§ Instructions for the task: Report each line of the data below in which "target" appears.

§ Data listing:
..........
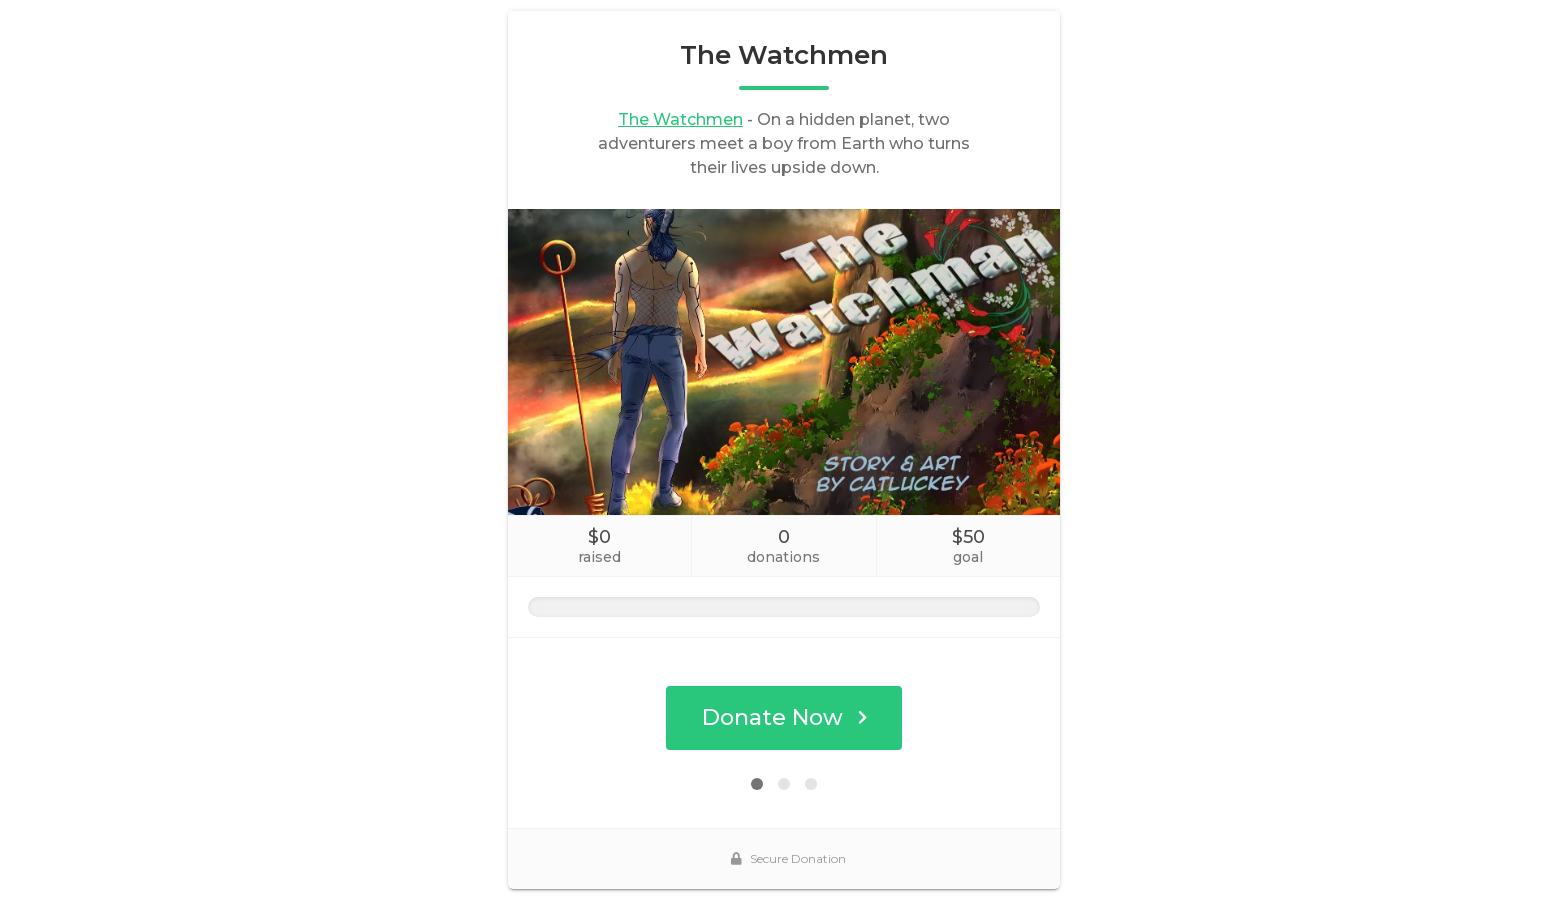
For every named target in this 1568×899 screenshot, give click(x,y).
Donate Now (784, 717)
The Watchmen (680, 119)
..........
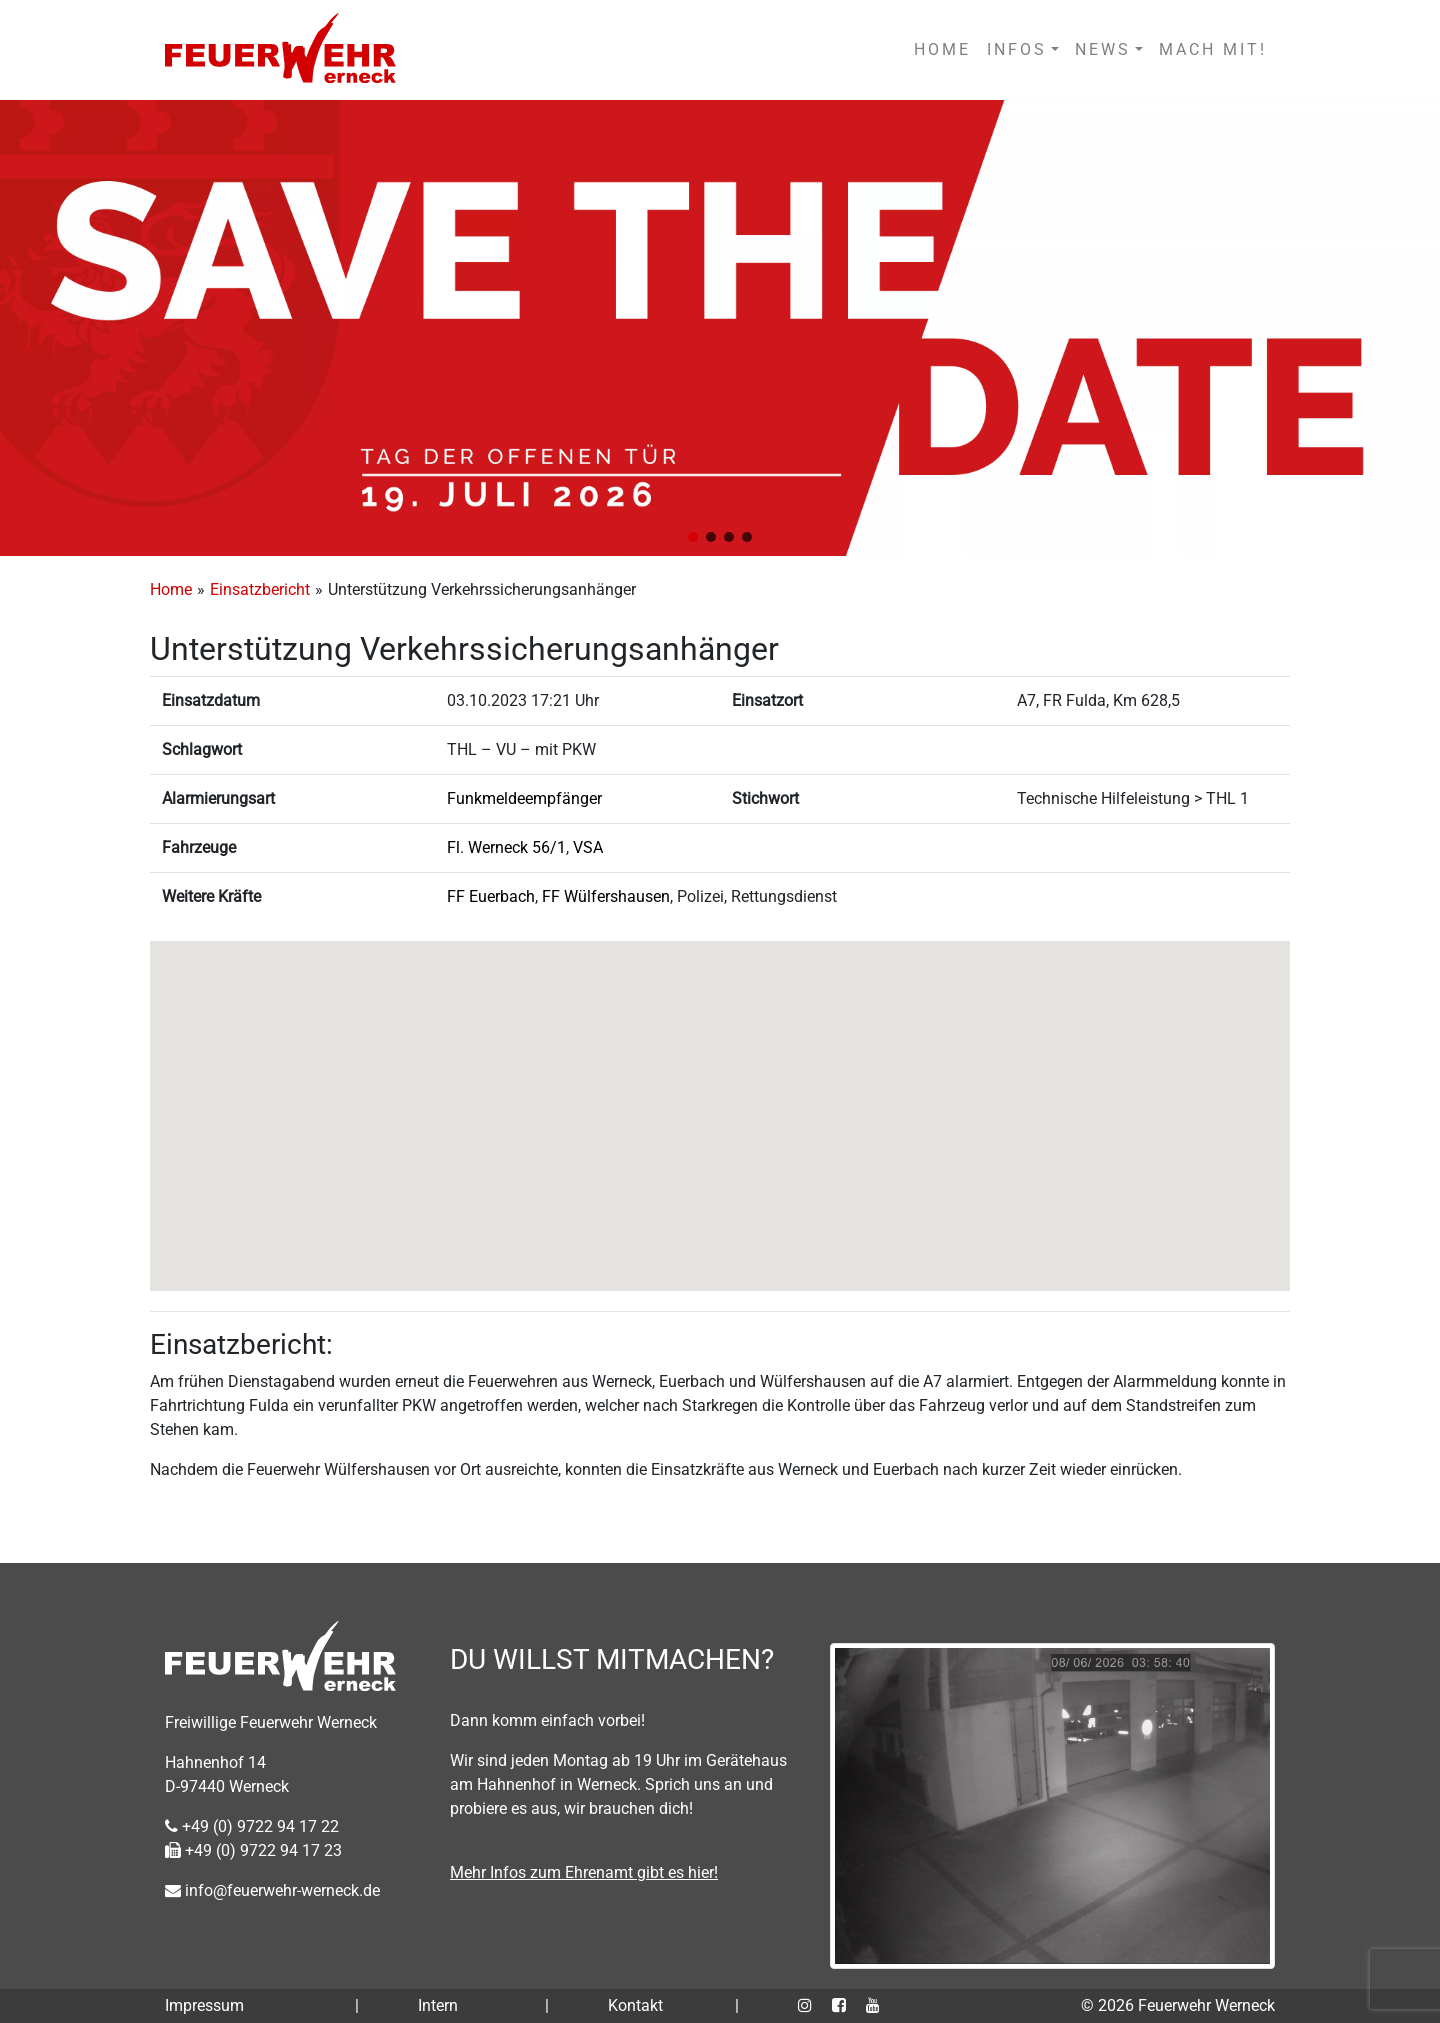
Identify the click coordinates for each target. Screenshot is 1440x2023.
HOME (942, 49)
..........
§ Output for this task:
For every named target in this 1568×899 screenshot, give click(x,y).
Identify the click coordinates for each target. Screenshot is 1440x2023.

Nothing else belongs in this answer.